Similarly, even the most promising surgical procedures involve a learning curve, with one TMU back surgeon estimating that it takes more than 20 operations to gain reliable skill using new techniques in minimally invasive surgery. Do you want to be one of those 20 patients?
The Center for Education in Medical Simulation is growing to meet these needs at TMU. This center has grown from its CEO’s observations that a lot of training mannequins went unused and that nurses shunned emergency room jobs. Now CEMS has extended its technological and institutional reach even beyond our university — to help the city plan disaster response strategies for the recent Taipei Universiade, and to help learners worldwide with online courses.
Center CEO and Thomas Che-Wei Lin, a physician by training, said TMU’s simulation center is the first Asian center to qualify in two certification categories of the Society for Simulation in Healthcare.
The center applies virtual technology to learning situations using high-end equipment. These technologies include a XVR (eXtreme Virtual Reality) 3D simulation system, the CEMS operating room’s virtual surgical system developed in cooperation with mobile phone maker HTC, a six-dimensional virtual reality imaging system and virtual patients.

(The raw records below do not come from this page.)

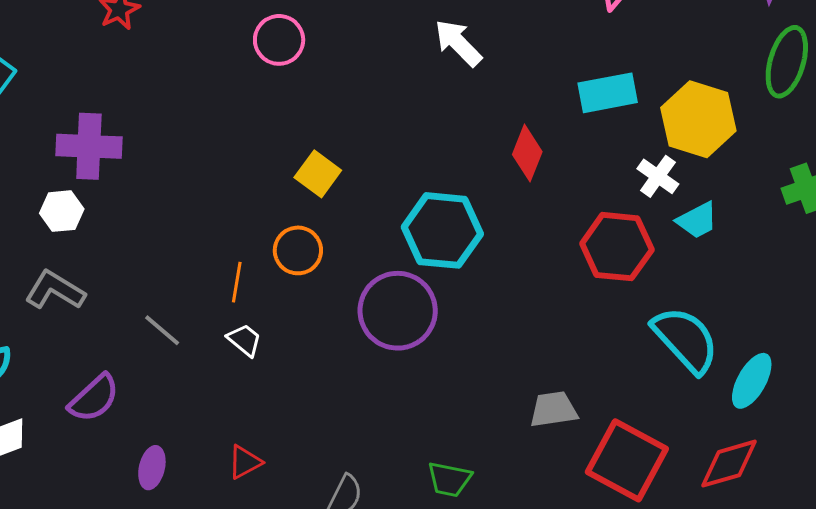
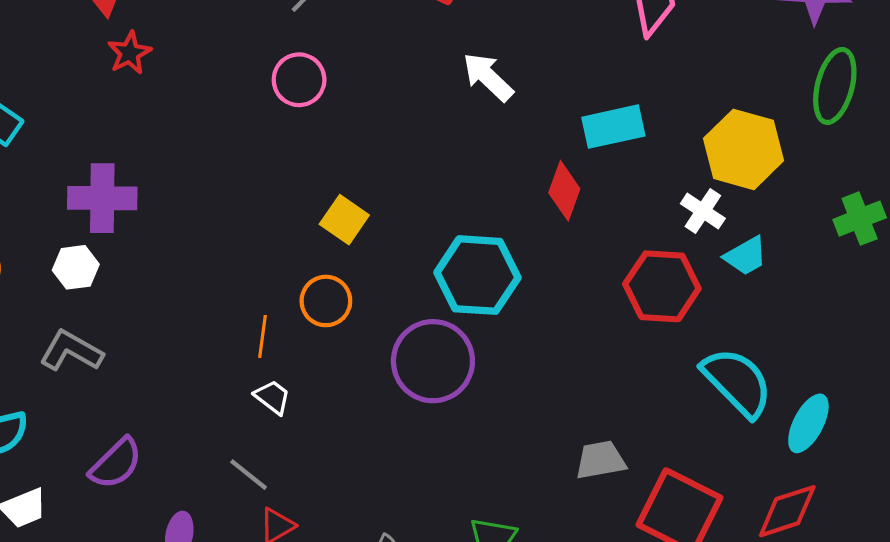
cyan rectangle: (608, 93) -> (613, 127), moved
gray line: (162, 330) -> (249, 475), moved

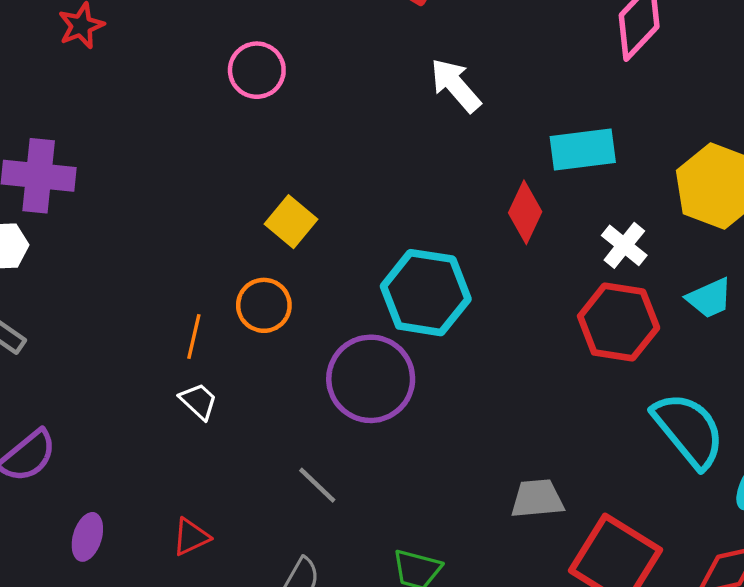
white cross: (703, 211) -> (624, 245), moved
gray line: (249, 475) -> (317, 485), moved

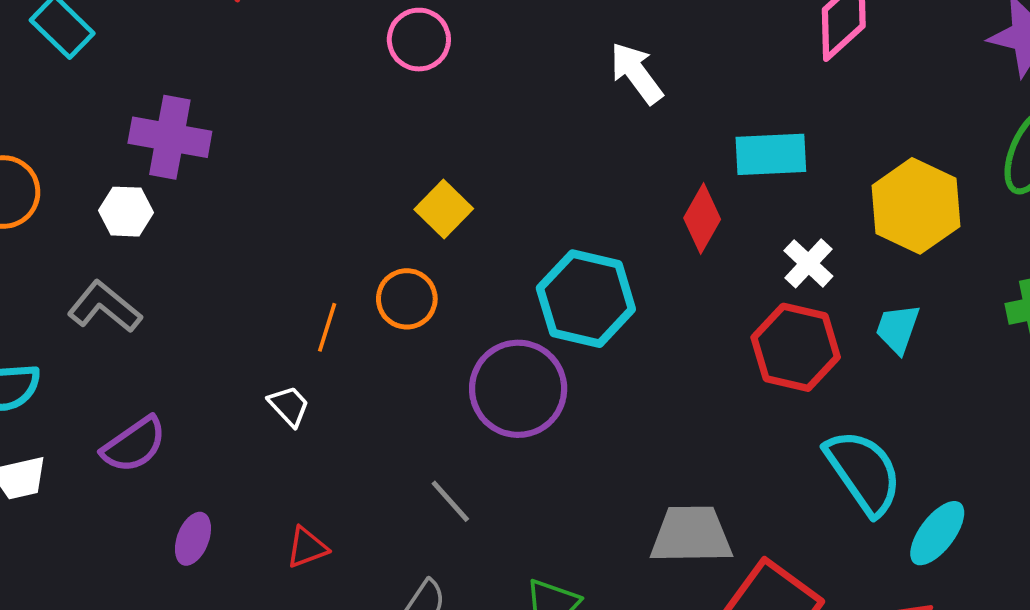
cyan trapezoid: (709, 298) -> (898, 329), turned 129
white trapezoid: (199, 401) -> (289, 406), moved
gray trapezoid: (537, 499) -> (691, 535), size x1.4

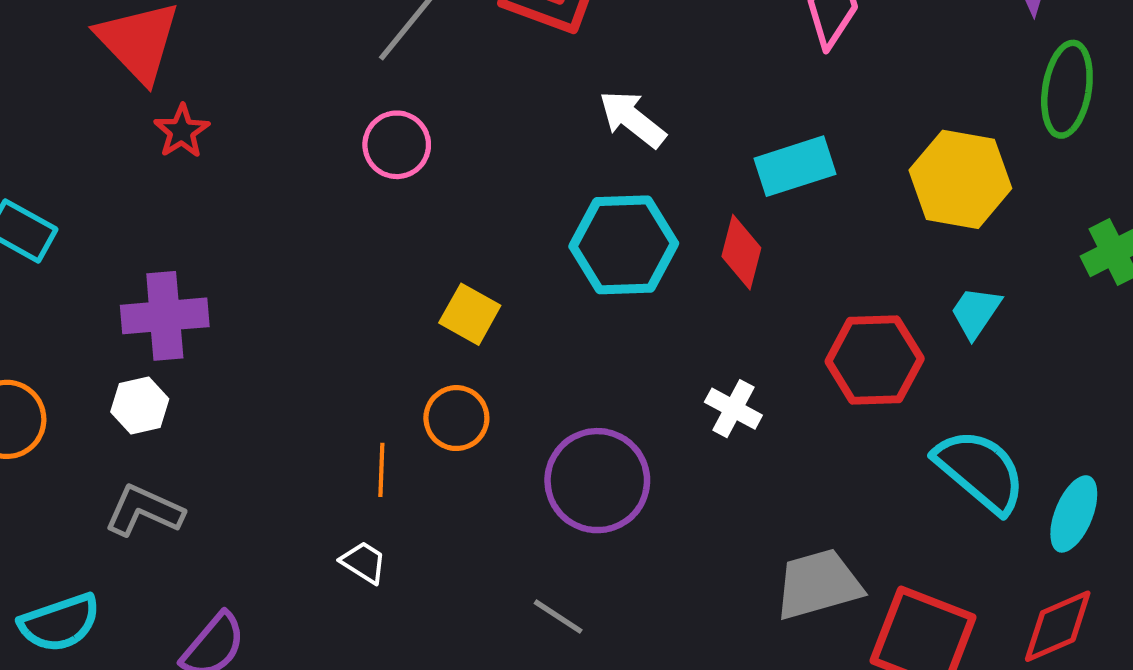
white cross: (808, 263) -> (733, 409), moved
cyan hexagon: (586, 299) -> (624, 245), moved
cyan trapezoid: (898, 329) -> (976, 312), turned 30

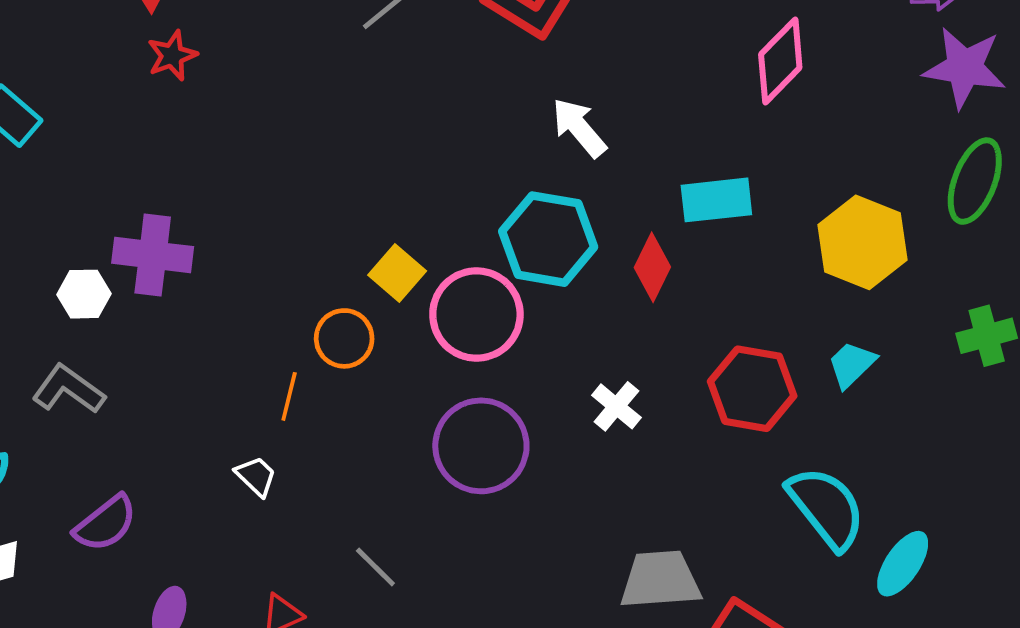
pink circle: (397, 145) -> (476, 315), moved, size x1.5
purple cross: (165, 316) -> (153, 255), moved
orange circle: (456, 418) -> (344, 338), moved
gray line: (558, 617) -> (375, 567), moved

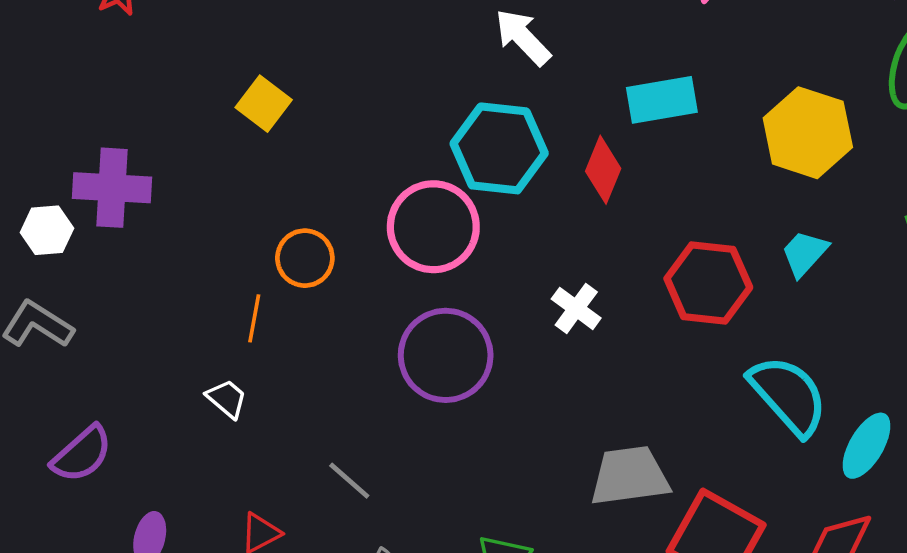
yellow square: (397, 273) -> (264, 104), moved

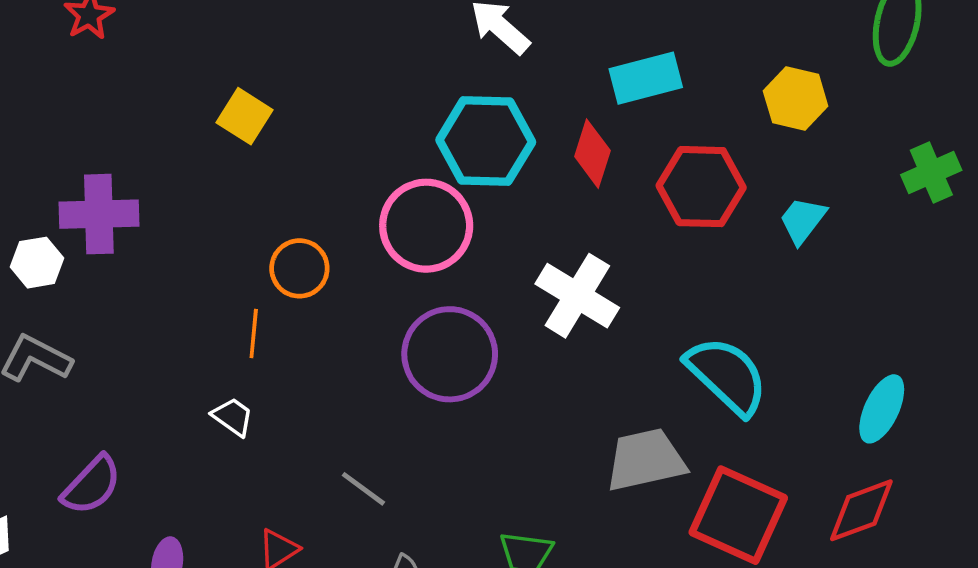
yellow hexagon: (808, 133) -> (796, 99), size x0.7
red hexagon: (708, 283) -> (701, 187), moved
white cross: (576, 308) -> (577, 296), size x1.6
cyan semicircle: (788, 395) -> (727, 376), moved

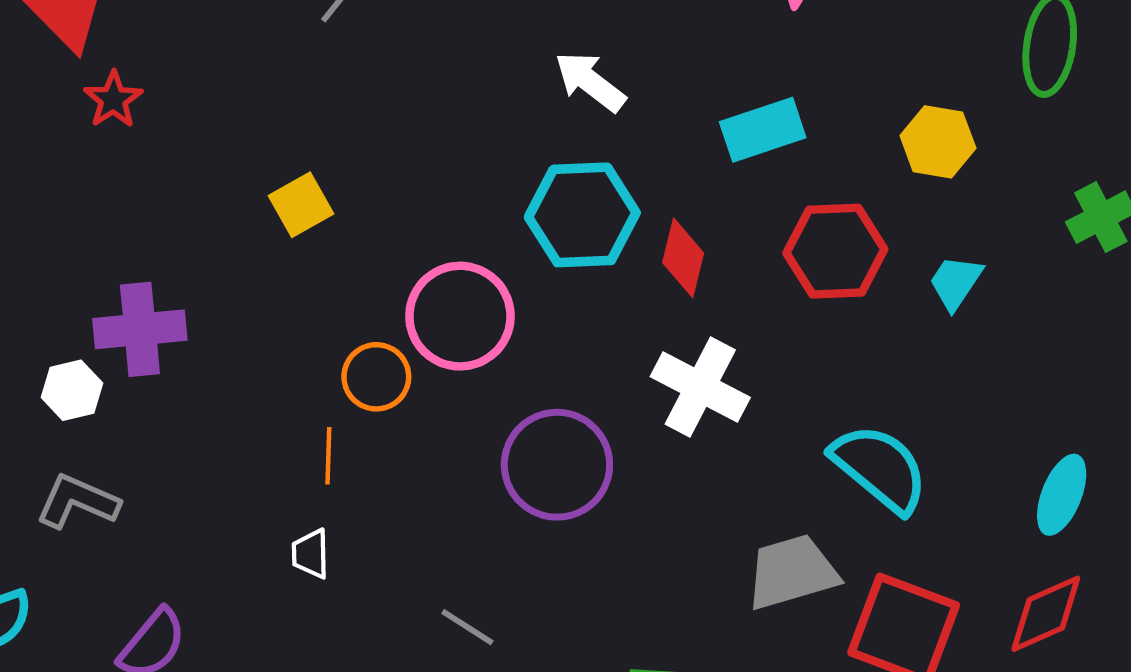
yellow square: (244, 116) -> (301, 205), turned 32
red diamond: (592, 154) -> (683, 258), moved
pink circle: (426, 226) -> (460, 316), moved
white trapezoid: (233, 417) -> (311, 554), turned -123

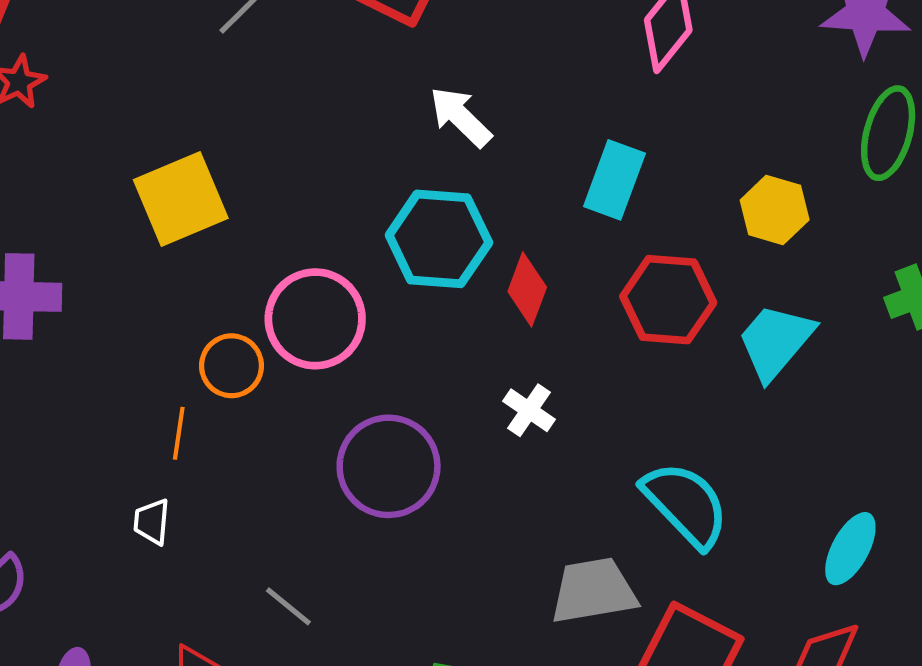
cyan rectangle: (763, 130) -> (614, 180), turned -58
yellow square: (301, 205) -> (181, 199), size x1.6
cyan trapezoid: (955, 282) -> (776, 341), size x1.5
white cross: (700, 387) -> (529, 410), size x0.6

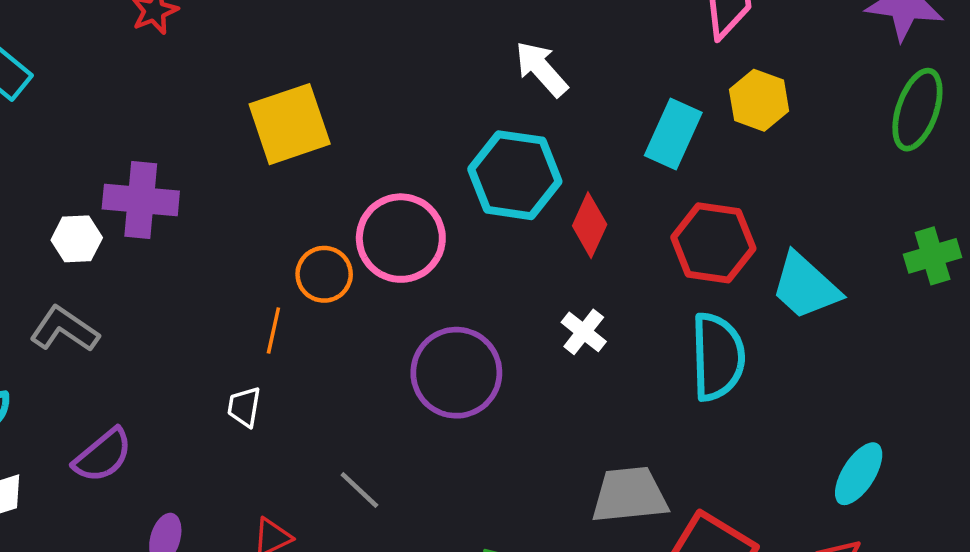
yellow hexagon: (775, 210) -> (759, 100), moved
cyan trapezoid: (776, 341) -> (805, 286), turned -92
cyan semicircle: (686, 504) -> (718, 357), moved, turned 38

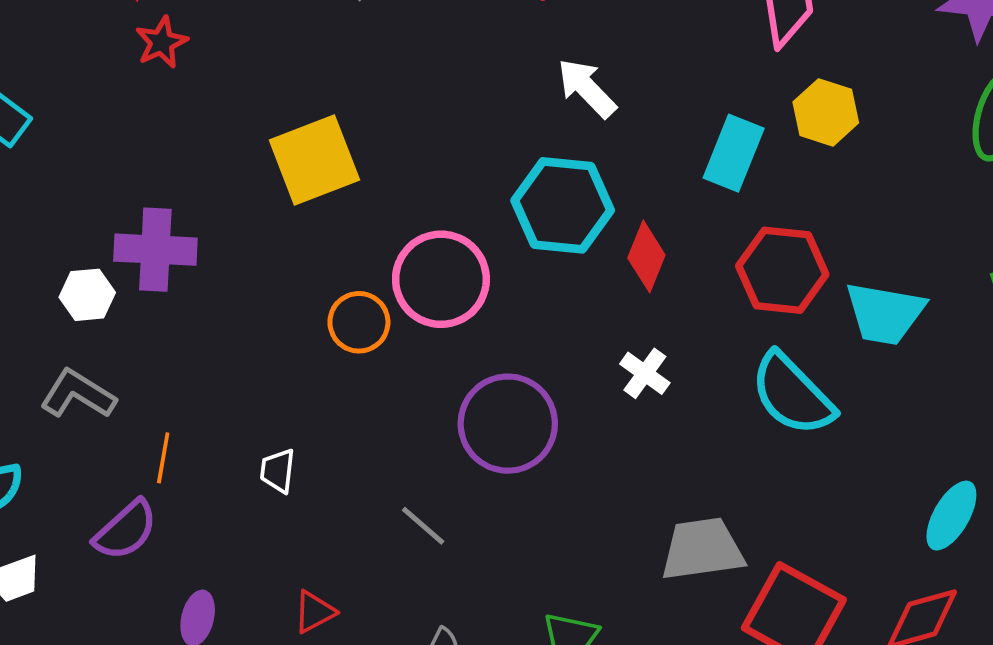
cyan trapezoid: (805, 286) -> (885, 313), turned -30
orange line: (273, 331) -> (163, 458), moved
cyan semicircle: (718, 357) -> (792, 394), turned 140
gray line: (359, 490) -> (423, 526), moved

TMU clinical education faculty can enhance their instruction by moving from physical models to virtual reality, allowing students to learn how to operate even the most advanced medical technologies well before they progress to patient care. The 727-sq. meter center also has a simulated intensive care unit that opens a new era of virtual-reality teaching.
An opening ceremony took place in May at the CEMS offices in TMU’s Daan campus. Taipei Mayor Wen-Je Ko attended and was briefed on a disaster response system. The mayor, a physician by training, also witnessed simulation training for extracorporeal membrane oxygenation and viewed other medical simulation equipment.
In August, TMU hosted an annual Asian conference on simulation education featuring several US experts. It was organized by CEMS senior advisor Dr. Paul Phrampus, also director of the Peter M. Winter Institute for Simulation, Education and Research (WISER) at the University of Pittsburgh. Dr. Phrampus’s advice has been central to the TMU center’s development since Dr. Lin attended such an event in Hong Kong years ago.
As the conferees gathered nearby in the new Daan Campus’s meeting hall, Dr. Phrampus and Dr. Lin spoke about CEMS’ development and future milestones.